At last year’s Dreamforce, Uber founder Travis Kalanick sat down with Marc Benioff to discuss the ride sharing service’s history and its aspirations to reinvent public transit.
Those aspirations are coming to fruition reports The Verge as local governments across the US sign agreements with Uber to supplement their public transport networks.
In entering those arrangements local officials are finding a number of problems, not least the service’s obsession with secrecy that falls foul of US public data practices and legislation.
That clash between the Silicon Valley obsession with hoarding intellectual property and US open government beliefs is one that will become more common as agencies attempt to ‘Uber-ize’ their services.
However the Uber model isn’t working well in some markets as the fate of Washio shows.
A month ago Mic Magazine wrote about how Washio was a symptom of the ‘disruption’ being wreaked on communities by the tech industry as high priced services displaced undercapitalised smaller business.

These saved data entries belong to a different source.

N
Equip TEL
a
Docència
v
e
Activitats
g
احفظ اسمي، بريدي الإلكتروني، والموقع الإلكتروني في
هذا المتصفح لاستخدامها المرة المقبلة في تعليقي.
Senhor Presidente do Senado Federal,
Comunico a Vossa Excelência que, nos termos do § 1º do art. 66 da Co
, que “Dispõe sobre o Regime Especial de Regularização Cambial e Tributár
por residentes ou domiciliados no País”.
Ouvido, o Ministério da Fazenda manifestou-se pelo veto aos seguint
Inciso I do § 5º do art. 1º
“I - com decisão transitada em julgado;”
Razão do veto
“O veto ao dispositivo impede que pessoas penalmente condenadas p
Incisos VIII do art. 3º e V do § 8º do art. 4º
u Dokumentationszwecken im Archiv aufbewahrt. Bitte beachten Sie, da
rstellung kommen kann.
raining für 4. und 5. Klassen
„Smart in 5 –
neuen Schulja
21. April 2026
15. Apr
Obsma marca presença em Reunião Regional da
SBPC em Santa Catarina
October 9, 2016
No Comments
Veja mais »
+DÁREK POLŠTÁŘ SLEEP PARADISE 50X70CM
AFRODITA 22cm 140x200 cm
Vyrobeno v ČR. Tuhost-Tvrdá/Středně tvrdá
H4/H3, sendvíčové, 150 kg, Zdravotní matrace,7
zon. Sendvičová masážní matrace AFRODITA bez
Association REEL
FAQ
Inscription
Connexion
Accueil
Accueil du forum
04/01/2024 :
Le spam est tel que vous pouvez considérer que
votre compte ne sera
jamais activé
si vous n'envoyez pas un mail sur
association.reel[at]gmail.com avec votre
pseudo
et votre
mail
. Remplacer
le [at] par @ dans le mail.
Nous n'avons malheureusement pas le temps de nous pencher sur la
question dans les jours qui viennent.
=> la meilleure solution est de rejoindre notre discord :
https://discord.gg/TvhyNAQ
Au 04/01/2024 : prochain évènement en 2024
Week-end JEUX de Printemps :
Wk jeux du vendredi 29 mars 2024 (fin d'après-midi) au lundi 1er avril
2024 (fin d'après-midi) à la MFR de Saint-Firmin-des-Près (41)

Washio’s success, like Uber and most of the tech startups following the Silicon Valley greater fool model, required capturing enough of the market to have a dominant position in the marketplace making it hard for new competitors to enter while driving out existing players who can’t afford to make losses indefinitely. This is path followed by Amazon, Microsoft and even IBM.
However this strategy is risky if there’s not enough capital, which Washio has now found with the service entering bankruptcy this week.
The sad thing is Washio’s unprofitable and unsustainable business model let them kill other companies whose owners, managers or investors were unable or unwilling to compete with a loss making enterprise.
For small businesses in particular the effects of a well funded megalith intent on driving them out of business is particularly cruel – as we saw with booksellers and Amazon.
Local governments need to be particularly aware of the risk of making Uber the only provider of neighbourhood public transport, leaving them the sole player that owns all their data could well prove particularly costly, one only wonders what could happen had a local hospital done a laundry deal with Washio.